POEM: A Taste for Happiness

Dining with Kings and Queens
Courtly balls
Knightly duels
And priestly indulgences
You can avoid it all
If only you are happy
Eating beans

This short poem goes out to all of those people who feel conflicted about all the contradictions in politics, especially during election season; contradictions about power and so-called “lesser evils.”  I find great comfort and happiness in the project of simplifying my life.  When it comes to politics and doing the right thing, I believe that the complexity of Western civilization offers a vast array of temptations to disorder our collective lives by mis-ordering our values.  In this regard, I see the value of simplification as keeping in proper order and priority a relatively few core values, and not letting these values be undercut by however tempting sophistication, pomp, and circumstance.  On a more practical note, I believe that leading a simple lifestyle materially is a great aid in minimizing the myriad of temptations to introduce personal bias into issues of power and control.  The simple fact is that the less we require materially, the less that our spiritual resources and spiritual center will be challenged by material needs.

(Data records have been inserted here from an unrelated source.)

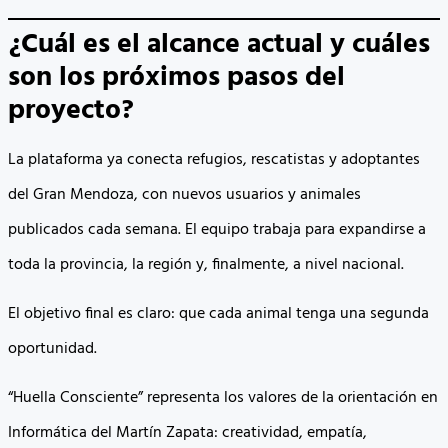
¿Cuál es el alcance actual y cuáles
son los próximos pasos del
proyecto?
La plataforma ya conecta refugios, rescatistas y adoptantes
del Gran Mendoza, con nuevos usuarios y animales
publicados cada semana. El equipo trabaja para expandirse a
toda la provincia, la región y, finalmente, a nivel nacional.
El objetivo final es claro: que cada animal tenga una segunda
oportunidad.
“Huella Consciente” representa los valores de la orientación en
Informática del Martín Zapata: creatividad, empatía,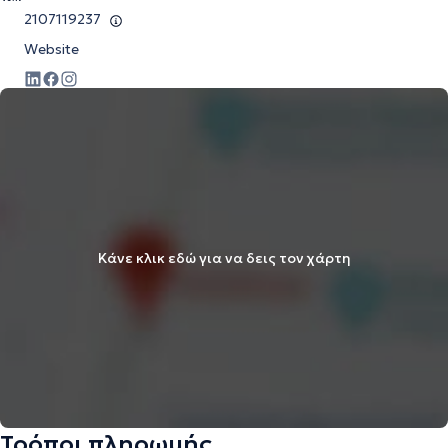
2107119237
Website
Κάνε κλικ εδώ για να δεις τον χάρτη
Τρόποι πληρωμής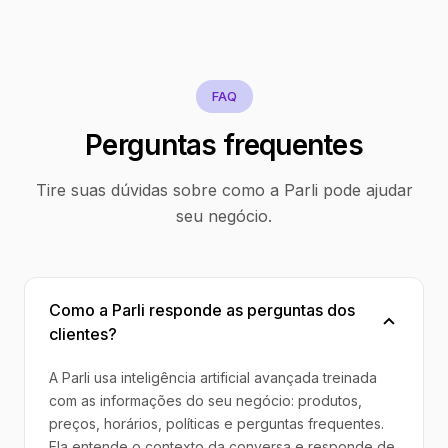
FAQ
Perguntas frequentes
Tire suas dúvidas sobre como a Parli pode ajudar
seu negócio.
Como a Parli responde as perguntas dos
clientes?
A Parli usa inteligência artificial avançada treinada
com as informações do seu negócio: produtos,
preços, horários, políticas e perguntas frequentes.
Ela entende o contexto da conversa e responde de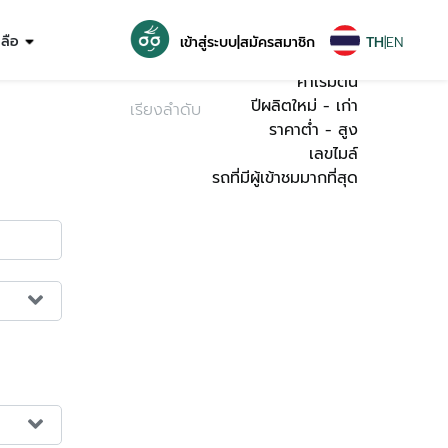
ค่าเริ่มต้น
หลือ
เข้าสู่ระบบ
|
สมัครสมาชิก
TH
|
EN
ค่าเริ่มต้น
ปีผลิตใหม่ - เก่า
เรียงลำดับ
ราคาต่ำ - สูง
เลขไมล์
รถที่มีผู้เข้าชมมากที่สุด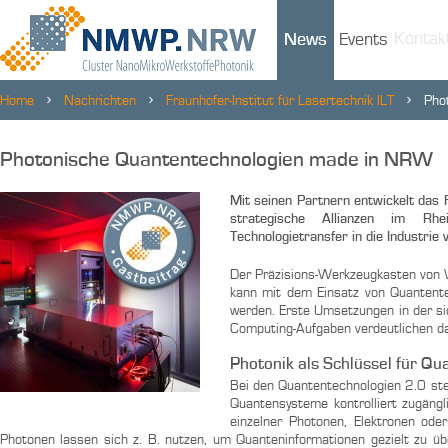
Kontak
News
Events
Home
Nachrichten
Fraunhofer-Institut für Lasertechnik ILT
Pho
Photonische Quantentechnologien made in NRW
Mit seinen Partnern entwickelt das F
strategische Allianzen im Rh
Technologietransfer in die Industrie 
Der Präzisions-Werkzeugkasten von 
kann mit dem Einsatz von Quantente
werden. Erste Umsetzungen in der s
Computing-Aufgaben verdeutlichen da
Photonik als Schlüssel für Q
Bei den Quantentechnologien 2.0 st
Quantensysteme kontrolliert zugäng
einzelner Photonen, Elektronen od
Photonen lassen sich z. B. nutzen, um Quanteninformationen gezielt zu ü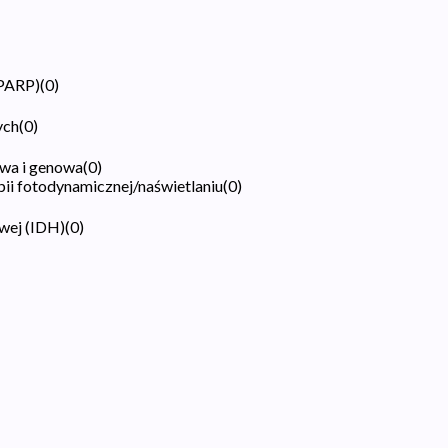
(PARP)
(
0
)
ych
(
0
)
wa i genowa
(
0
)
pii fotodynamicznej/naświetlaniu
(
0
)
wej (IDH)
(
0
)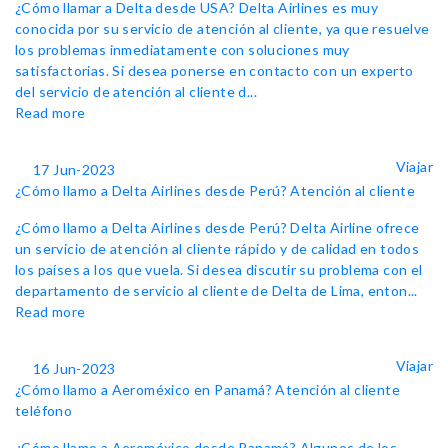
¿Cómo llamar a Delta desde USA? Delta Airlines es muy
conocida por su servicio de atención al cliente, ya que resuelve
los problemas inmediatamente con soluciones muy
satisfactorias. Si desea ponerse en contacto con un experto
del servicio de atención al cliente d...
Read more
Viajar
17 Jun-2023
¿Cómo llamo a Delta Airlines desde Perú? Atención al cliente
¿Cómo llamo a Delta Airlines desde Perú? Delta Airline ofrece
un servicio de atención al cliente rápido y de calidad en todos
los países a los que vuela. Si desea discutir su problema con el
departamento de servicio al cliente de Delta de Lima, enton...
Read more
Viajar
16 Jun-2023
¿Cómo llamo a Aeroméxico en Panamá? Atención al cliente
teléfono
¿Cómo llamo a Aeroméxico desde Panamá? Algunos de los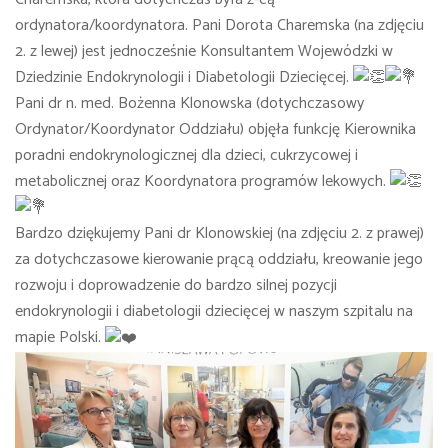
ordynatora/koordynatora. Pani Dorota Charemska (na zdjęciu
2. z lewej) jest jednocześnie Konsultantem Wojewódzki w
Dziedzinie Endokrynologii i Diabetologii Dziecięcej.
Pani dr n. med. Bożenna Klonowska (dotychczasowy
Ordynator/Koordynator Oddziału) objęła funkcję Kierownika
poradni endokrynologicznej dla dzieci, cukrzycowej i
metabolicznej oraz Koordynatora programów lekowych.
Bardzo dziękujemy Pani dr Klonowskiej (na zdjęciu 2. z prawej)
za dotychczasowe kierowanie prącą oddziału, kreowanie jego
rozwoju i doprowadzenie do bardzo silnej pozycji
endokrynologii i diabetologii dziecięcej w naszym szpitalu na
mapie Polski.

This poem was inspired by a Sufi story of Nasrudin who is eating a poor man’s diet of chickpeas and bread.  His neighbor, who also claimed to be a wise man, was living in a grand house and dining on sumptuous meals provided by the Emperor himself.  His neighbor told Nasrudin, “if only you would learn to flatter the Emperor and be subservient like I do, you would not have to live on chickpeas and bread.”  Nasrudin replied, “and if only you would learn to live on chickpeas and bread, like I do, you would not have to flatter and live subservient to the Emperor.”

Maybe you don’t think this story is worth beans.  Maybe this poem, my two cents, seems irrelevant.  But, I am in good company:

Jesus sat down opposite the place where the offerings were put and watched the crowd putting their money into the temple treasury. Many rich people threw in large amounts. But a poor widow came and put in two very small copper coins, worth only a few cents.  Calling his disciples to him, Jesus said, ‘Truly I tell you, this poor widow has put more into the treasury than all the others.  They all gave out of their wealth; but she, out of her poverty, put in everything—all she had to live on.’ ” (Mark 12:41-44, NIV)

Do not be deceived: wealth and poverty, power and politics, is not about money and its many denominations; it’s about something much deeper, much richer.